== Provided records ==
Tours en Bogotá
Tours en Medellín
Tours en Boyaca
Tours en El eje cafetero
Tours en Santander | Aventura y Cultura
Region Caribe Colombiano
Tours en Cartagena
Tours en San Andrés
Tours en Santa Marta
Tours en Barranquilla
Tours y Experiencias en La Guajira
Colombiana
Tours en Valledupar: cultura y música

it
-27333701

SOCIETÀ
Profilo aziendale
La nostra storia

...

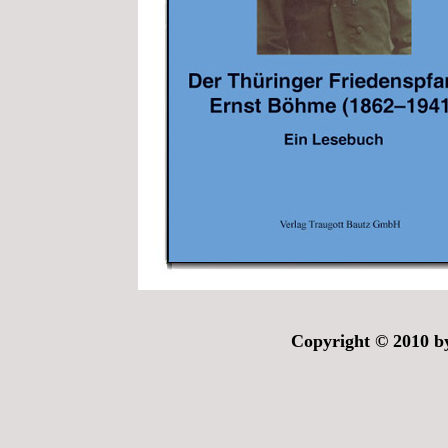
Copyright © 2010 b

--

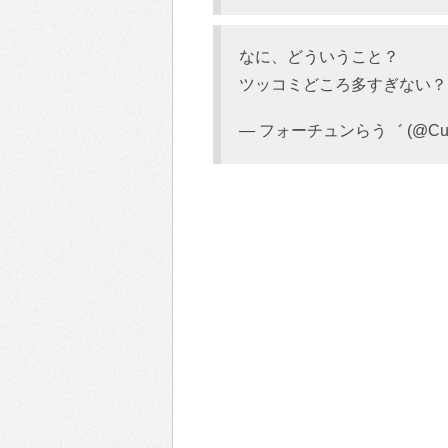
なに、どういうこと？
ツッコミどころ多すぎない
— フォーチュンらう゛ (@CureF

== Exercise objective ==
Answer with the number alone after tallying the lines of the entries above that contain the word "Tours".

== Output of the task ==
11